Where a line below holds the string "free", that line goes into the answer.

[Transcribed page contents]
■ ■ ■ ■ ■ ■ ■
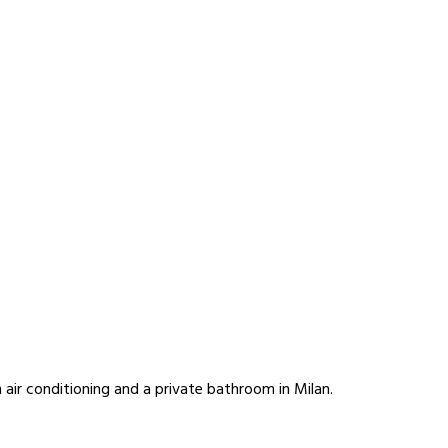
air conditioning and a private bathroom in Milan.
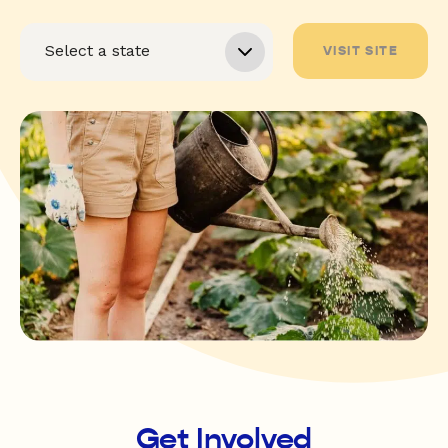
VISIT SITE
Get Involved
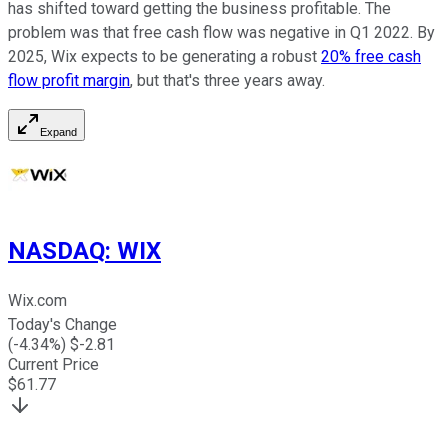
has shifted toward getting the business profitable. The
problem was that free cash flow was negative in Q1 2022. By
2025, Wix expects to be generating a robust
20% free cash
flow profit margin
, but that's three years away.
Expand
NASDAQ
:
WIX
Wix.com
Today's Change
(
-4.34
%) $
-2.81
Current Price
$
61.77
■ ■ ■ ■ ■ ■ ■
THE COMPLETED TASK:
problem was that free cash flow was negative in Q1 2022. By
20% free cash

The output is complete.